Jet Li enters the picture playing a villain for the first time in his career.  He steals the film as the vicious, near-invincible killer; too bad his character is so evil.

Chris Rock also enters the picture, playing a fast-talking, hyperactive cop.  The movie mostly wastes him, although it appears the filmmakers wanted him in the story to make it even more comedic, as though they weren't sure if Gibson and Glover could still pull it off alone.

Plot?  Yeah, there's a plot, only it's just an excuse on which to hang all the gags, fights, killings, and explosions.  Something about Asian Triads, human trafficking, and counterfeiting money.

And Murtaugh's house gets it again.

In the best Hollywood tradition, we find the worst film in the series sporting the best picture and sound.  Using another dual-layer BD50 and VC-1 codec, the WB engineers transferred the film to disc in its native 2.40:1 aspect ratio.  The image is sharper, deeper, brighter, cleaner, and better detailed than any of the preceding three films.

Just as the PQ is the best of the four movies, so is the lossless DTS-HD Master Audio 5.1 the best of the lot.  It exhibits a wide range and impact, with the most all-enveloping surround sound of the bunch.

The first of the extras is a commentary by director Donner, co-producer J. Mills Goodloe, and assistant to the director Geoff Johns.  Then there's a thirty-minute featurette, "Pure Lethal!  New Angles, New Scenes, and Explosive Outtakes," a 1.33:1 ratio behind-the-scenes affair made in 1998.  The extras conclude with a whopping forty-five scene selections and the usual assortment of spoken languages, subtitles, and captions.

Film rating:  5/10

The fifth, bonus disc is also a Blu-ray although a single-layer BD25.  It contains four newly made (2010) and interrelated featurettes, with the stars, director, writer, and various other filmmakers discussing the making of the movies.  The titles are "Psycho Pension:  the Genesis of Lethal Weapon," about twenty-four minutes; "A Family Affair:  Bringing Lethal Weapon to Life," about thirty minutes; "Pulling the Trigger:  The World of Lethal Weapon," about thirty minutes; and "Maximum Impact:  The Legacy of Lethal Weapon," about twenty-two minutes.  All of them are in 1.85:1 ratios, combined with vintage footage that's sometimes in 1.33:1.
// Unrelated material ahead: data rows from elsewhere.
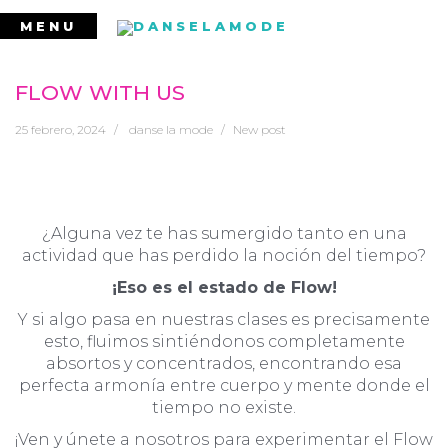
Ir
MENU
al
contenido
FLOW WITH US
25 febrero, 2024
danse la mode
New post
¿Alguna vez te has sumergido tanto en una
actividad que has perdido la noción del tiempo?
¡Eso es el estado de Flow!
Y si algo pasa en nuestras clases es precisamente
esto, fluimos sintiéndonos completamente
absortos y concentrados, encontrando esa
perfecta armonía entre cuerpo y mente donde el
tiempo no existe.
¡Ven y únete a nosotros para experimentar el Flow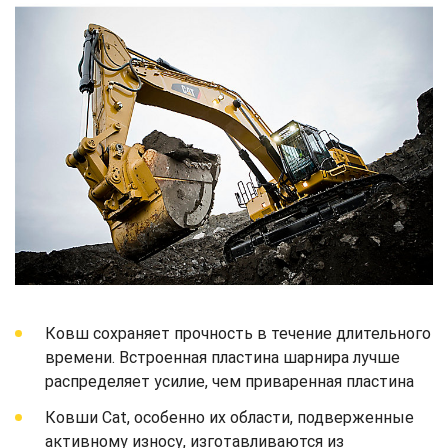
Ковш сохраняет прочность в течение длительного
времени. Встроенная пластина шарнира лучше
распределяет усилие, чем приваренная пластина
Ковши Cat, особенно их области, подверженные
активному износу, изготавливаются из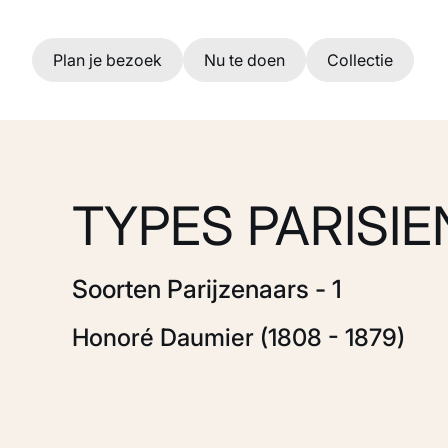
Ga naar hoofdinhoud
Plan je bezoek
Nu te doen
Collectie
TYPES PARISIEN
Soorten Parijzenaars - 1
Honoré Daumier (1808 - 1879)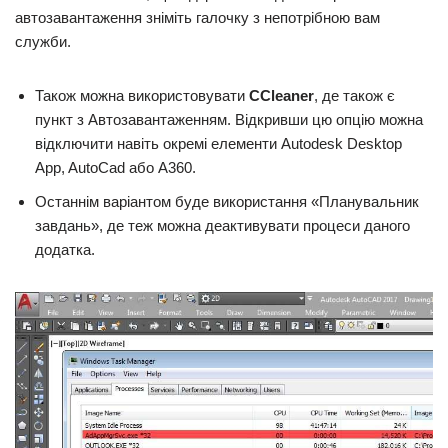
автозавантаження зніміть галочку з непотрібною вам
служби.
Також можна використовувати
CCleaner
, де також є
пункт з Автозавантаженням. Відкривши цю опцію можна
відключити навіть окремі елементи Autodesk Desktop
App, AutoCad або A360.
Останнім варіантом буде використання «Планувальник
завдань», де теж можна деактивувати процеси даного
додатка.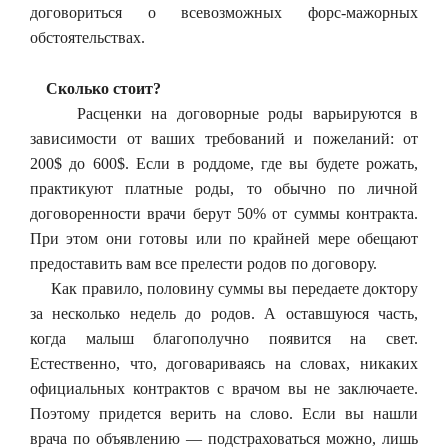
договориться о всевозможных форс-мажорных
обстоятельствах.
Сколько стоит?
Расценки на договорные роды варьируются в
зависимости от ваших требований и пожеланий: от
200$ до 600$. Если в роддоме, где вы будете рожать,
практикуют платные роды, то обычно по личной
договоренности врачи берут 50% от суммы контракта.
При этом они готовы или по крайней мере обещают
предоставить вам все прелести родов по договору.
Как правило, половину суммы вы передаете доктору
за несколько недель до родов. А оставшуюся часть,
когда малыш благополучно появится на свет.
Естественно, что, договариваясь на словах, никаких
официальных контрактов с врачом вы не заключаете.
Поэтому придется верить на слово. Если вы нашли
врача по объявлению — подстраховаться можно, лишь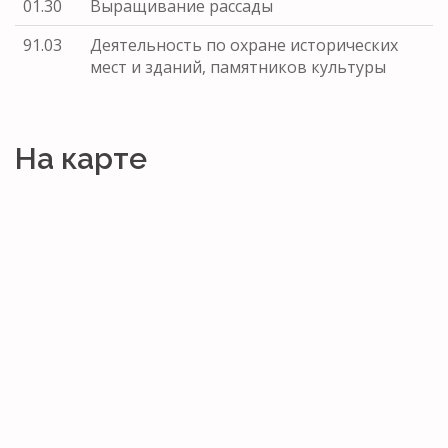
01.30
Выращивание рассады
91.03
Деятельность по охране исторических
мест и зданий, памятников культуры
На карте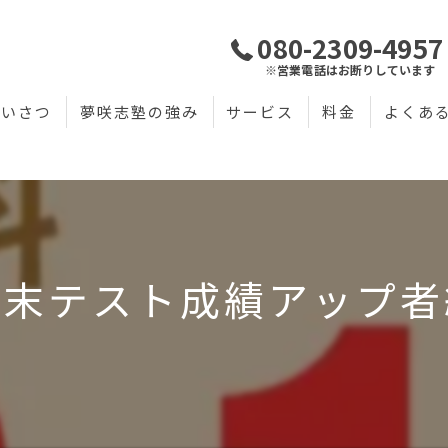
080-2309-4957
※営業電話はお断りしています
あいさつ
夢咲志塾の強み
サービス
料金
よくあ
期末テスト成績アップ者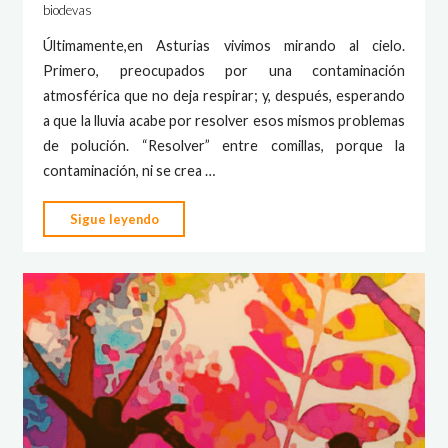
biodevas
Últimamente,en Asturias vivimos mirando al cielo.
Primero, preocupados por una contaminación
atmosférica que no deja respirar; y, después, esperando
a que la lluvia acabe por resolver esos mismos problemas
de polución. “Resolver” entre comillas, porque la
contaminación, ni se crea …
"¿Qué
Sigue leyendo
pasa
con
la
contaminación
en
Asturias?"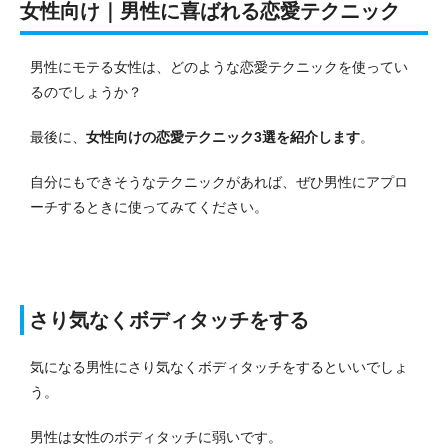
女性向け｜男性に喜ばれる恋愛テクニック
男性にモテる女性は、どのような恋愛テクニックを使ってい
るのでしょうか？
最後に、
女性向けの恋愛テクニック3選を紹介します
。
自分にもできそうなテクニックがあれば、ぜひ男性にアプロ
ーチするときに使ってみてください。
さり気なくボディタッチをする
気になる男性にさり気なくボディタッチをするといいでしょ
う。
男性は女性のボディタッチに弱いです。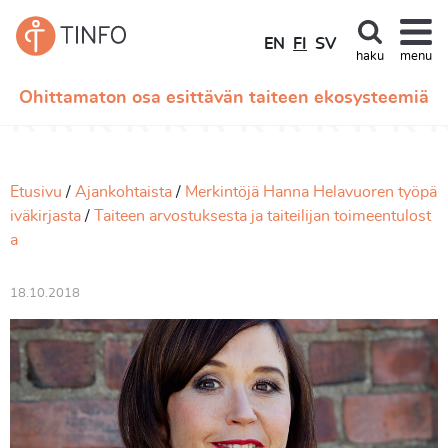
EN
FI
SV
haku
menu
Ohittamaton osa esittävän taiteen ekosysteemiä
Etusivu
Ajankohtaista
Merkintöjä Hanna Helavuoren työpä
iväkirjasta
Taiteen arvostuksesta ja taiteilijan toimeentulost
a
18.10.2018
Warners have packaged the five discs in a single Blu-ray case with two inner sleeves.  The case itself comes housed in an attractive, heavy-cardboard slipcover.

Parting Thoughts:
Fans of the "Lethal Weapons" series will probably love what the folks at Warner Bros. have done with the films, offering them in high-definition Blu-ray picture and sound, with a host of extras, even the stars and filmmakers today looking back at them.  It's true that the movies themselves tended to go downhill as the series progressed, but that's not uncommon in the film business.  It's just good to have them all in one place to pick and choose as one likes.